Click & Collect neon sign
PHOTO: Henrik Dønnestad

Mobile ad fraud is one of the biggest challenges the mobile marketing industry is currently facing.

Fraud rates have almost doubled in the last year. A recent study by my firm showed 7.3 percent of all paid installs tracked were rejected once analyzed. Some advertisers lose up to 80 percent of their ad budgets, while the total financial impact around the globe is expected to surpass $4.9 billion dollars in 2018.

Just as in other industries, a growing number of market players are touting machine learning as a miracle solution to the ad fraud epidemic, and they assert it will have a huge impact on how the industry deals with it everywhere. 

These claims revolve around the fact that machine learning-based technology can "learn" over time based on the data it's fed. It’s touted that machine learning can spot patterns of data that are too complex for a human to notice, and can also handle immense data sets like the ones seen in mobile advertising.

However, machine learning is a relatively new technology, and there is a long way to go before it’s reliable enough to tackle something like mobile fraud. This article takes a look at a few of the limitations surrounding machine learning-based fraud detection, and goes into detail as to why the solution is not yet ready for primetime.

Separating Theory From Application

As it stands, machine learning has a key theoretical problem. Consider the following analogy: Imagine you want to drink water from a spring, but there are signs the water is contaminated. So, you decide to check first if the water is safe, and then if it isn’t, the second part of your plan is to devise a method to remove any potential contaminants.
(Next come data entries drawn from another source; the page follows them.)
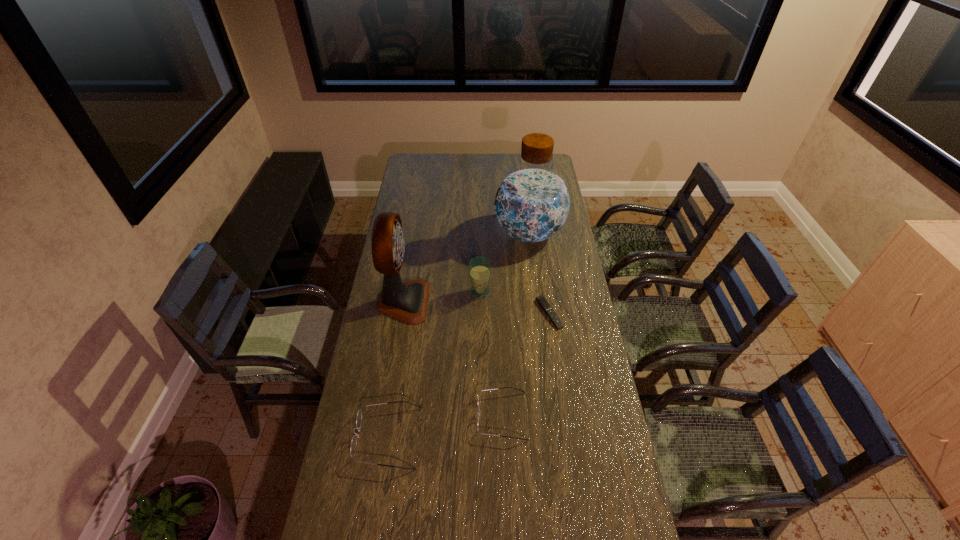 Locate an element on the screen. The height and width of the screenshot is (540, 960). vacant region at the left edge of the desktop is located at coordinates (420, 223).

Where is `vacant space at the right edge`? vacant space at the right edge is located at coordinates (561, 241).

You are a GUI agent. You are given a task and a screenshot of the screen. Output one action in this format:
    pyautogui.click(x=<x>, y=<y>)
    Task: Click on the vacant space at the far right corner of the desktop
    The width and height of the screenshot is (960, 540).
    Given the screenshot: What is the action you would take?
    pyautogui.click(x=554, y=168)

Identify the location of free area in between the third tallest object and the farthest object. This screenshot has height=540, width=960. (505, 262).

What are the coordinates of `vacant area that lies between the farthest object and the third shortest object` in the screenshot? It's located at click(459, 335).

Identify the location of vacant space that is in between the fourth tallest object and the fourth shortest object. (434, 364).

You are a GUI agent. You are given a task and a screenshot of the screen. Output one action in this format:
    pyautogui.click(x=<x>, y=<y>)
    Task: Click on the vacant region between the fan and the water jug
    
    Given the screenshot: What is the action you would take?
    pyautogui.click(x=467, y=267)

This would mean figuring out what the pollutants look like, what harm they do, and coming up with a way to filter all of them.

With some difficulty, you create a sophisticated machine that teaches itself how to detect any potential signs of a problem and will inform you about the types of pollution it finds. Your machine proves to be great at detecting exactly what kind of pollution it spots, especially as it sees more cases over time. However, can you then state that the water is definitely safe to drink? Can you be confident all the pollutants were caught by the machine, even the ones that didn’t exist when you first turned it on? Can you also be sure that it will only remove the pollutants, leaving the safe water behind?

Related Article: Ad Fraud: The Biggest Risk Is Dirty Data

Where Machine Learning Fails

Using machine learning in an attempt to filter spoofing of all kinds instead of a specific method can lead to difficulties. This is because fake users have to be filtered out from a combined data set of real users, with a whole host of unclear edge cases. Essentially, the water is running low, so you don’t want to waste a drop.

One scenario that exemplifies the difficulty of gearing machine learning to fraud prevention is a fraudster who uses real device information of a known user (ie. an OS version, IDFA, set of device settings) to commit fraud. Spoofing an install for an app that was never downloaded on the device would result in the machine learning algorithm having a hard time categorizing this fraud correctly. Considering the device really exists, and other attributions from other apps on this device were considered non-fraudulent, how could the machine learning algorithm detect that this time it is fraudulent?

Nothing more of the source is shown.